(Material for this task)

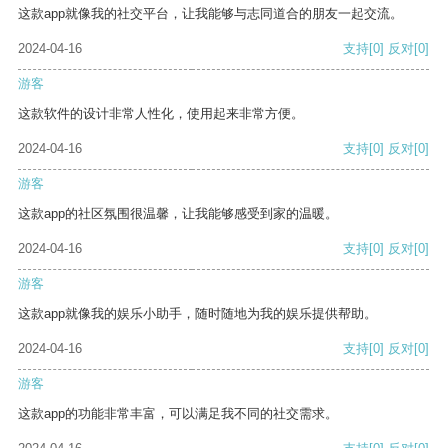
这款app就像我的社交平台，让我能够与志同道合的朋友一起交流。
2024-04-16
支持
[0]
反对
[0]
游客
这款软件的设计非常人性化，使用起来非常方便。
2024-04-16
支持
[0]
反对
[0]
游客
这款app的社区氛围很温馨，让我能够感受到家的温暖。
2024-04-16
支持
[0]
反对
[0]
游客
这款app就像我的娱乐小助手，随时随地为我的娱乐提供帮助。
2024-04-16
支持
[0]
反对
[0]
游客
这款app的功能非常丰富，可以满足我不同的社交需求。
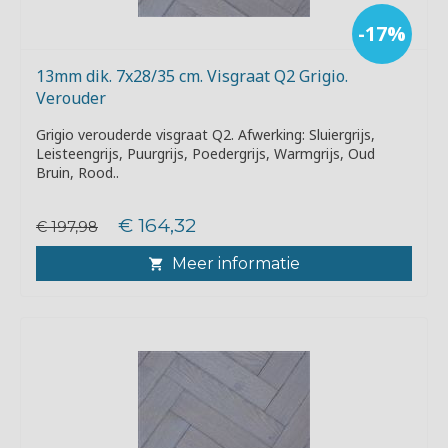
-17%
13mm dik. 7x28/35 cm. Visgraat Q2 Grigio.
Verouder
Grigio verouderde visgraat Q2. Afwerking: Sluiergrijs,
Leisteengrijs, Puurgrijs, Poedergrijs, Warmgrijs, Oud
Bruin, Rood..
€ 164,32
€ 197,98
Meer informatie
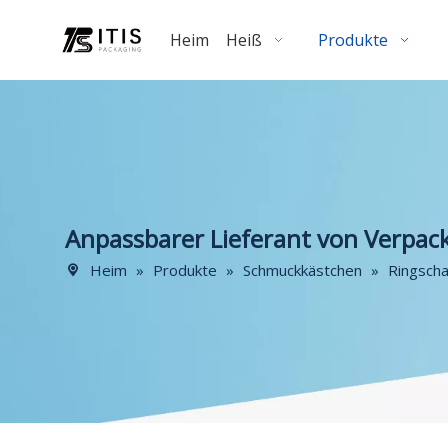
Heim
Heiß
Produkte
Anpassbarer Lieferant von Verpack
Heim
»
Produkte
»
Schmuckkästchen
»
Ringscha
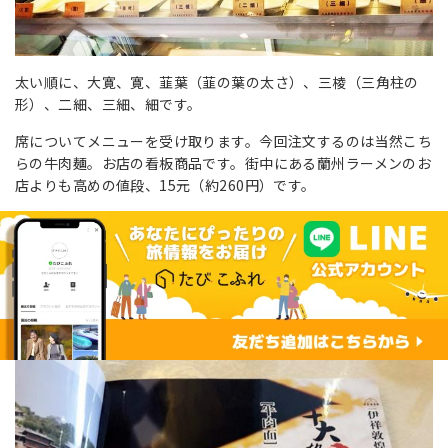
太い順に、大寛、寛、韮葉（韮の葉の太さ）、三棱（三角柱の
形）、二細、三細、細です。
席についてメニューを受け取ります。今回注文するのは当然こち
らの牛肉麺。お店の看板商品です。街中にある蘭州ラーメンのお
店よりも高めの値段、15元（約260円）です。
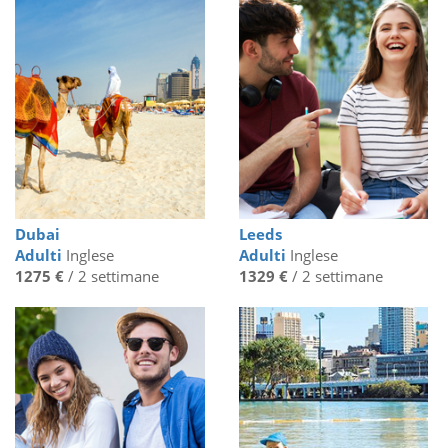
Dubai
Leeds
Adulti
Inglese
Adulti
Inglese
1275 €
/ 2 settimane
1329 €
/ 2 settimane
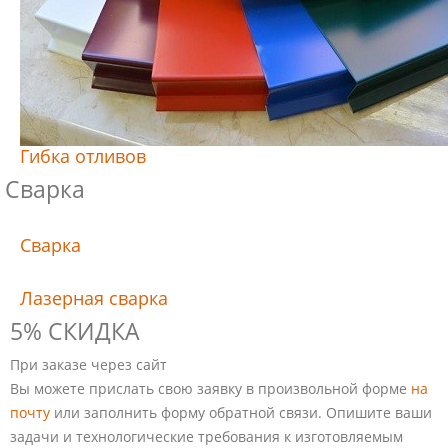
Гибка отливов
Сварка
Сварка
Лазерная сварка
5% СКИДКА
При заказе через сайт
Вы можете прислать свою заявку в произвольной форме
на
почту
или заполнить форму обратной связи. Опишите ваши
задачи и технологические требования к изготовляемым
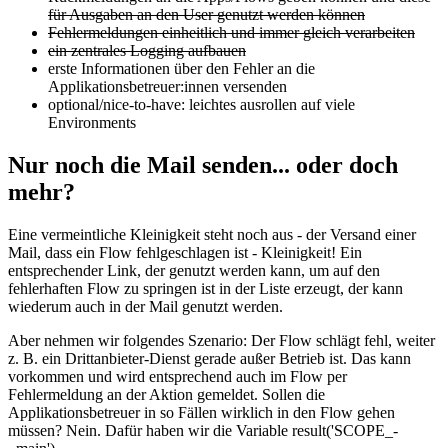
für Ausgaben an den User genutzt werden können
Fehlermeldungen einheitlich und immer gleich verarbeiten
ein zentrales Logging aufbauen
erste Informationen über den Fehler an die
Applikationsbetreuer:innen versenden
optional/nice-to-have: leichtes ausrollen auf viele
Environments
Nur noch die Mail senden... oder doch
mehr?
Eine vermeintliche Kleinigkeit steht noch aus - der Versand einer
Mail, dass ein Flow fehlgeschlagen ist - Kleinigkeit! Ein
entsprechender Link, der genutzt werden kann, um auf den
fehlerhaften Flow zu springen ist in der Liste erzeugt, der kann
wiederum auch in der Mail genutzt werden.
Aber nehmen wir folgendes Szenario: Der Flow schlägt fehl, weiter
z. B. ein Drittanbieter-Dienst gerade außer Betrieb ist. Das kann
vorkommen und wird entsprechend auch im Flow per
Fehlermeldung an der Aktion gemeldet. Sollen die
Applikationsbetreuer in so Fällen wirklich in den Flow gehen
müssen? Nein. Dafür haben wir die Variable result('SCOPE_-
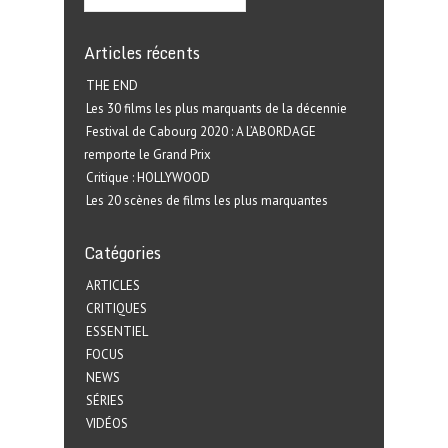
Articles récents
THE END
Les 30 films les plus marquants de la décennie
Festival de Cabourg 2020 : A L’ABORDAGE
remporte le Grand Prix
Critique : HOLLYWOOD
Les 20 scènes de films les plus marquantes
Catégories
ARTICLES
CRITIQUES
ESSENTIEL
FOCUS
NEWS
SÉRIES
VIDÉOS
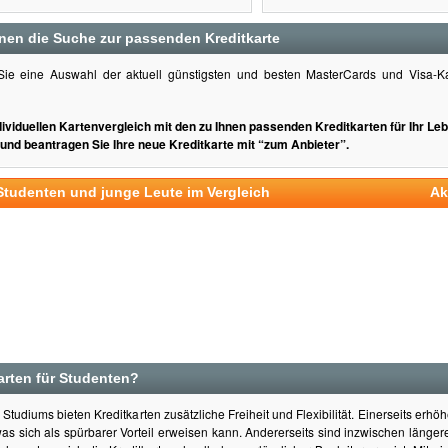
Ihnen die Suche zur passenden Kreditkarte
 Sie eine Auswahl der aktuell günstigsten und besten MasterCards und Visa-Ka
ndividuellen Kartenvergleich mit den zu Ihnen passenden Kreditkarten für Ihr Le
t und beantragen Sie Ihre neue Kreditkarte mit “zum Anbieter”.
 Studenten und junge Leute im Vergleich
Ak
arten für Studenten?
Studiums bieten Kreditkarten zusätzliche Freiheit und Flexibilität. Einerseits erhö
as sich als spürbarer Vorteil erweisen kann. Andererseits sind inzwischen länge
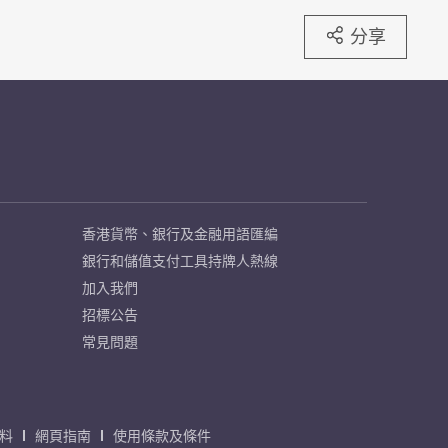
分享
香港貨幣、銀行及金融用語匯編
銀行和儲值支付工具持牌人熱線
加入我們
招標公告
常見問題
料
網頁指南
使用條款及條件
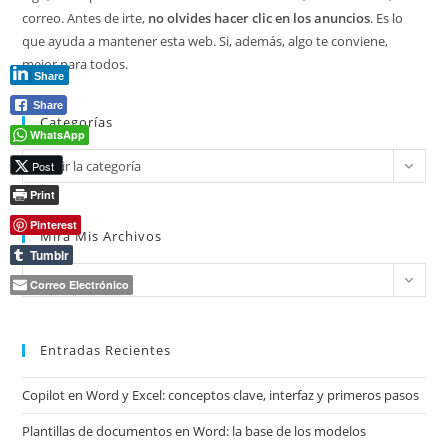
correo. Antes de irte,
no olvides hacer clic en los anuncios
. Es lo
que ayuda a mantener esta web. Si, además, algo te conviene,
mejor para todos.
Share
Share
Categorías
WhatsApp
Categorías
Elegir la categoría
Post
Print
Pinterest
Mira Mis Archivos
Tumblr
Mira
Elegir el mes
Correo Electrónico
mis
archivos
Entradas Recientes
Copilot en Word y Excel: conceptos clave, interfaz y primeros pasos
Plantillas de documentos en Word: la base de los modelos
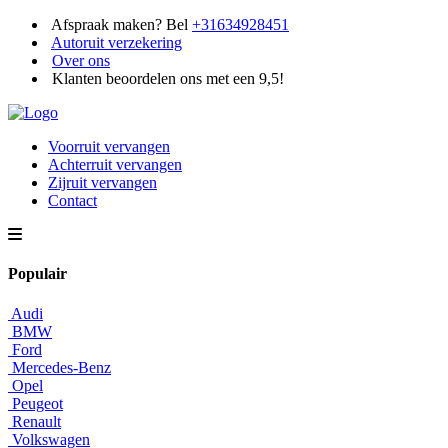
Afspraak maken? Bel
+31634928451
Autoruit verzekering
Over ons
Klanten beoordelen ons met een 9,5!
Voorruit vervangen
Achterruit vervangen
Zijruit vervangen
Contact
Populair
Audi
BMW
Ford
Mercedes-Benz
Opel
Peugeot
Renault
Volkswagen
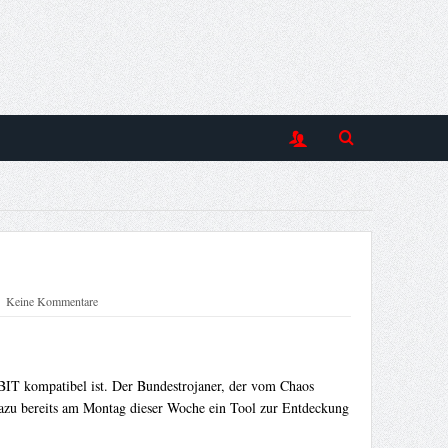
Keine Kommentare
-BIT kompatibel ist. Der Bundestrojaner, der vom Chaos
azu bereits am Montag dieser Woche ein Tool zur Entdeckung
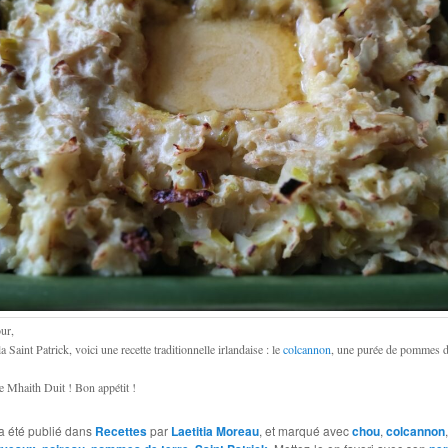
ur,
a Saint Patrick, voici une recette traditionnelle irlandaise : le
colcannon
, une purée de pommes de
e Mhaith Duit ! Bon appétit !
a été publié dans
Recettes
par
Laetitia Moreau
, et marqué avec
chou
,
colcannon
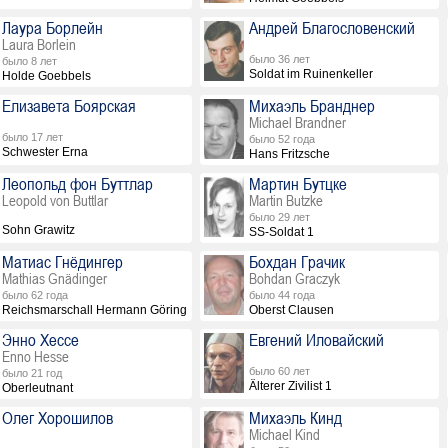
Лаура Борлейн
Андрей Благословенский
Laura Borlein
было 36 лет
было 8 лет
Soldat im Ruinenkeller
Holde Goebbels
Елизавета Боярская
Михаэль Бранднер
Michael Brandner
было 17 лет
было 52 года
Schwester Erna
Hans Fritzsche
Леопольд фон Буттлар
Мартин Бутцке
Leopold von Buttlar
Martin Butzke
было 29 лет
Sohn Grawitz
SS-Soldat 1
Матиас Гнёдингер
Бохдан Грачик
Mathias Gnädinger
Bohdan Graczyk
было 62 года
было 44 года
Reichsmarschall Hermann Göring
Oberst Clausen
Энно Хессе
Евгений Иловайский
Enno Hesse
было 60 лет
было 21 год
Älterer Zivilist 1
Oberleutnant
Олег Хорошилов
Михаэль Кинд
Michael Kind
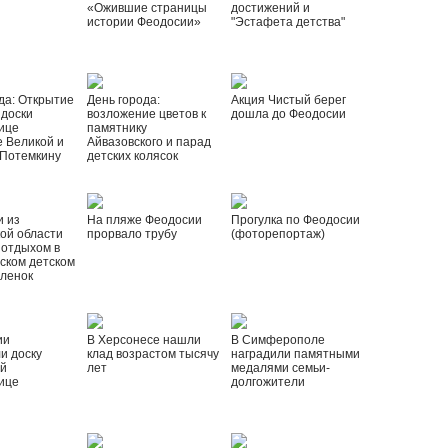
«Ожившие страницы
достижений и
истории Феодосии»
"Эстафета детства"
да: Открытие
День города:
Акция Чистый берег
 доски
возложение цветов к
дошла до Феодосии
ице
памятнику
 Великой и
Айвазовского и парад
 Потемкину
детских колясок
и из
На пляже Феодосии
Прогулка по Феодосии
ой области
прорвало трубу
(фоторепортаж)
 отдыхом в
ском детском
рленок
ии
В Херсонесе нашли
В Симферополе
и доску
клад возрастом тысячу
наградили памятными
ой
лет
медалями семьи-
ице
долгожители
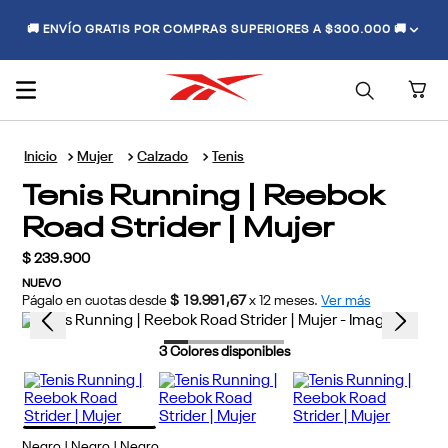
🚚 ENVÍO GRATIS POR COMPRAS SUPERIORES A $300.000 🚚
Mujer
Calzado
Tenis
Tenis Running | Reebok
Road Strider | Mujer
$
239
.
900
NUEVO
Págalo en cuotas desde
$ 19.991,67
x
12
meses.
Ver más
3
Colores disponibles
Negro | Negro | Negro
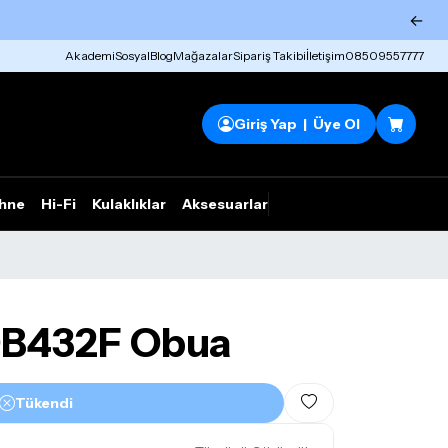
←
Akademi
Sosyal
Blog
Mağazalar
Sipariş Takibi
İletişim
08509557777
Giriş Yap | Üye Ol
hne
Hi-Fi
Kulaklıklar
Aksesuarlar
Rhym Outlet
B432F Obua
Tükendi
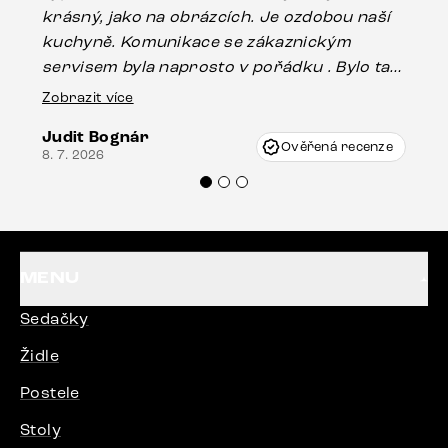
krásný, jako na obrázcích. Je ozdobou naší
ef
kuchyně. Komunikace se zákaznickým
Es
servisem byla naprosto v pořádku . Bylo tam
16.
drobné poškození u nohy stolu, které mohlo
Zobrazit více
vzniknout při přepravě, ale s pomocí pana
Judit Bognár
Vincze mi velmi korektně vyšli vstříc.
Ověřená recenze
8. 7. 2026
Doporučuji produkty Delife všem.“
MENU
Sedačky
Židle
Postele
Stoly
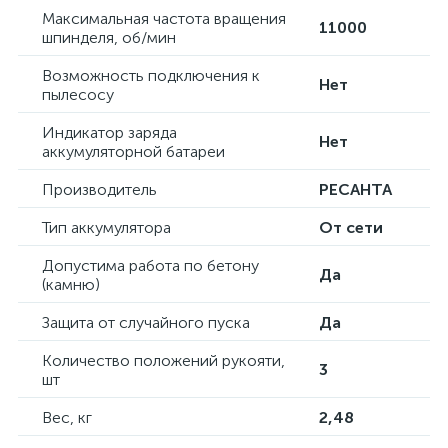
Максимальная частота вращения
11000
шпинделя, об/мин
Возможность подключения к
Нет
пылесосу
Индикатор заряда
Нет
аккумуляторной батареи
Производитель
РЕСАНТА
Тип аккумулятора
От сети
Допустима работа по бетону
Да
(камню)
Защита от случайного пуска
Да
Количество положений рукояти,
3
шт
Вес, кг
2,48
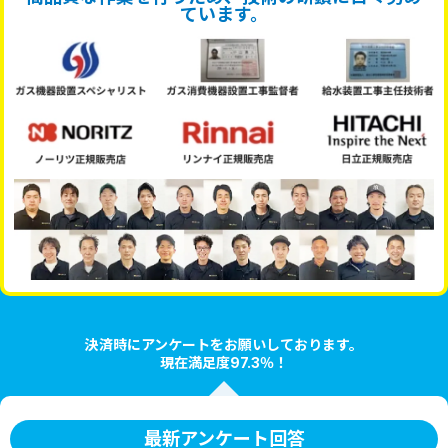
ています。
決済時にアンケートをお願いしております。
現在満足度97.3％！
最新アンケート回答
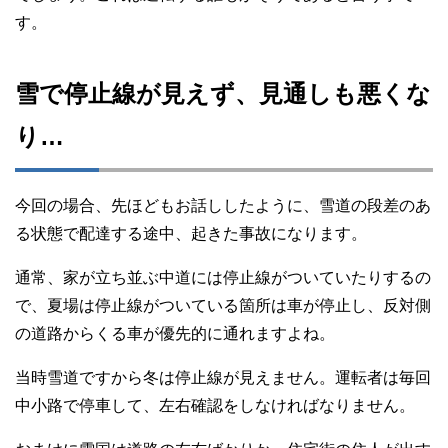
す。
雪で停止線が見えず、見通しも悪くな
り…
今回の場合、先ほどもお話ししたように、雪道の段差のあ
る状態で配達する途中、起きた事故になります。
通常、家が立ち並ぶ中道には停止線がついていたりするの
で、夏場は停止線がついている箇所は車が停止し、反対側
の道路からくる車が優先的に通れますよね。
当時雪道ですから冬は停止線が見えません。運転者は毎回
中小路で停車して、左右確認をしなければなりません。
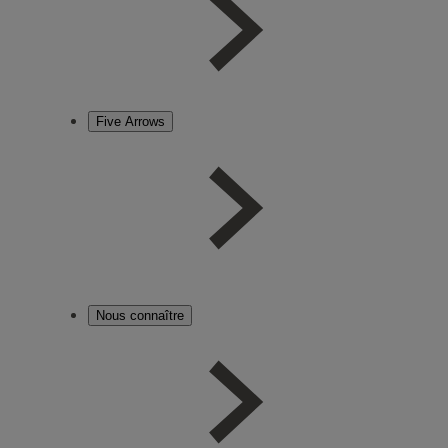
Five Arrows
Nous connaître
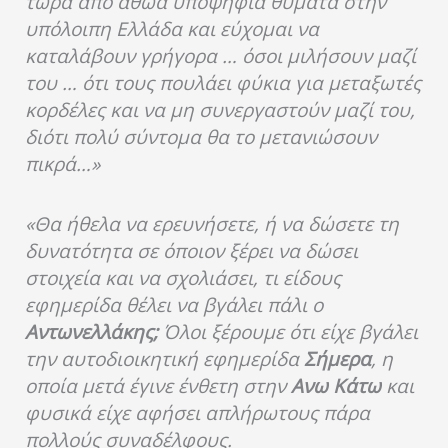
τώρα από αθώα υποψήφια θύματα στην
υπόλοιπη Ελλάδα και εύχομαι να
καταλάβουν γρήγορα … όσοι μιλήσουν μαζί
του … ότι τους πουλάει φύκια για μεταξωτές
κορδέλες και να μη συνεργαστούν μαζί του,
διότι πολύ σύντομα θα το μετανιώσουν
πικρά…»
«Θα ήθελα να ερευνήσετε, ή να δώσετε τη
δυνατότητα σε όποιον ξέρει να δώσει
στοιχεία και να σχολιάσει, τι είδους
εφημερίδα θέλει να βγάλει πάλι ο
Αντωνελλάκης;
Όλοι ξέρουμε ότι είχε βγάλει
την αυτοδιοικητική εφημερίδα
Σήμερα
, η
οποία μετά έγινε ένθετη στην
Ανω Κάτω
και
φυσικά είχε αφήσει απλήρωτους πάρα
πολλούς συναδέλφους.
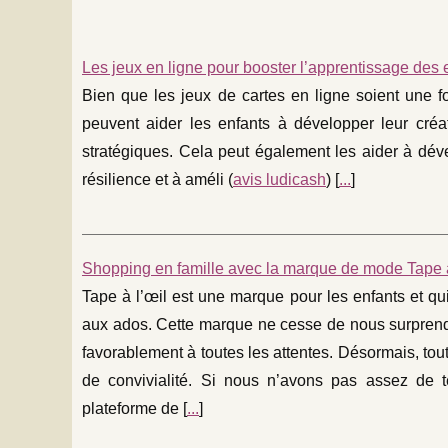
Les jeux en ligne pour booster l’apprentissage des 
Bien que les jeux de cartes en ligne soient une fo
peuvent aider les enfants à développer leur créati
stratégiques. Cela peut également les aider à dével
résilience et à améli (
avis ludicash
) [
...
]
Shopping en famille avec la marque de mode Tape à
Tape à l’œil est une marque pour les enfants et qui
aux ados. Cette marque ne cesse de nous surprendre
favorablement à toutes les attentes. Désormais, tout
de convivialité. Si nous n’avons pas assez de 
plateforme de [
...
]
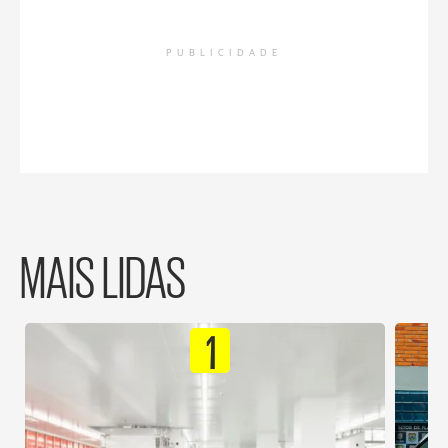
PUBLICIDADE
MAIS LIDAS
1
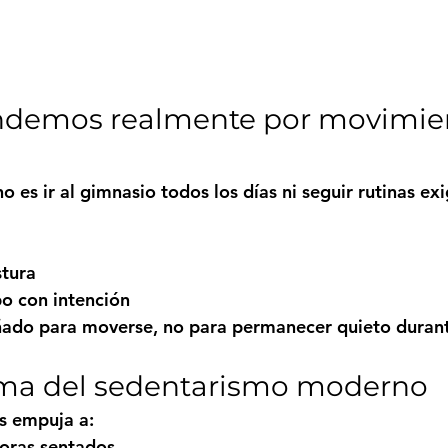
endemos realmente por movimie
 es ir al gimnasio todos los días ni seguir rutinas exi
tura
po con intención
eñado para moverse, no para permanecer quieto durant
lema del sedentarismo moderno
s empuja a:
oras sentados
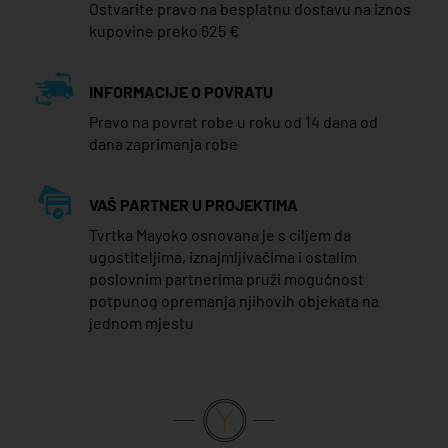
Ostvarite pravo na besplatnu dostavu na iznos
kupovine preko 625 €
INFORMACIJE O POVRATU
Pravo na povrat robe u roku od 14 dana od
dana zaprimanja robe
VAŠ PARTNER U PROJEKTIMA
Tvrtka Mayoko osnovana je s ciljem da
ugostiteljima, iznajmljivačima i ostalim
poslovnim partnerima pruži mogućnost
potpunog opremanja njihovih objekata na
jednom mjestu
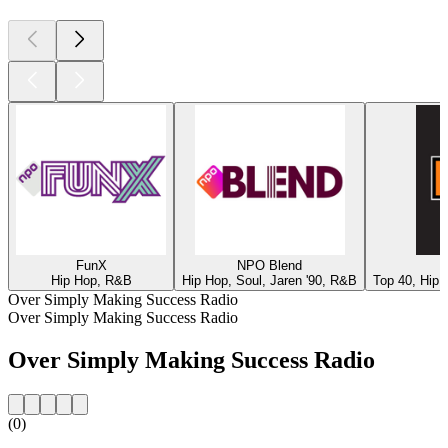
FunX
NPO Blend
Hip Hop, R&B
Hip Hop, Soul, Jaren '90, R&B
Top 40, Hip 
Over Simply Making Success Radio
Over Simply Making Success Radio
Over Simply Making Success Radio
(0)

(End Material for this task)

# [The task]
Include the first line of the records, the line containing "müssen? Nein. Dafür", and every line between them, repeated exactly. Skip the pictures.

# [Answer to this problem]
这款app就像我的社交平台，让我能够与志同道合的朋友一起交流。
2024-04-16
支持
[0]
反对
[0]
游客
这款软件的设计非常人性化，使用起来非常方便。
2024-04-16
支持
[0]
反对
[0]
游客
这款app的社区氛围很温馨，让我能够感受到家的温暖。
2024-04-16
支持
[0]
反对
[0]
游客
这款app就像我的娱乐小助手，随时随地为我的娱乐提供帮助。
2024-04-16
支持
[0]
反对
[0]
游客
这款app的功能非常丰富，可以满足我不同的社交需求。
-17%
13mm dik. 7x28/35 cm. Visgraat Q2 Grigio.
Verouder
Grigio verouderde visgraat Q2. Afwerking: Sluiergrijs,
Leisteengrijs, Puurgrijs, Poedergrijs, Warmgrijs, Oud
Bruin, Rood..
€ 164,32
€ 197,98
Meer informatie
Heim
Heiß
Produkte
Anpassbarer Lieferant von Verpack
Heim
»
Produkte
»
Schmuckkästchen
»
Ringscha
太い順に、大寛、寛、韮葉（韮の葉の太さ）、三棱（三角柱の
形）、二細、三細、細です。
席についてメニューを受け取ります。今回注文するのは当然こち
らの牛肉麺。お店の看板商品です。街中にある蘭州ラーメンのお
店よりも高めの値段、15元（約260円）です。
Dubai
Leeds
Adulti
Inglese
Adulti
Inglese
1275 €
/ 2 settimane
1329 €
/ 2 settimane
Гибка отливов
Сварка
Сварка
Лазерная сварка
5% СКИДКА
При заказе через сайт
Вы можете прислать свою заявку в произвольной форме
на
почту
или заполнить форму обратной связи. Опишите ваши
задачи и технологические требования к изготовляемым
für Ausgaben an den User genutzt werden können
Fehlermeldungen einheitlich und immer gleich verarbeiten
ein zentrales Logging aufbauen
erste Informationen über den Fehler an die
Applikationsbetreuer:innen versenden
optional/nice-to-have: leichtes ausrollen auf viele
Environments
Nur noch die Mail senden... oder doch
mehr?
Eine vermeintliche Kleinigkeit steht noch aus - der Versand einer
Mail, dass ein Flow fehlgeschlagen ist - Kleinigkeit! Ein
entsprechender Link, der genutzt werden kann, um auf den
fehlerhaften Flow zu springen ist in der Liste erzeugt, der kann
wiederum auch in der Mail genutzt werden.
Aber nehmen wir folgendes Szenario: Der Flow schlägt fehl, weiter
z. B. ein Drittanbieter-Dienst gerade außer Betrieb ist. Das kann
vorkommen und wird entsprechend auch im Flow per
Fehlermeldung an der Aktion gemeldet. Sollen die
Applikationsbetreuer in so Fällen wirklich in den Flow gehen
müssen? Nein. Dafür haben wir die Variable result('SCOPE_-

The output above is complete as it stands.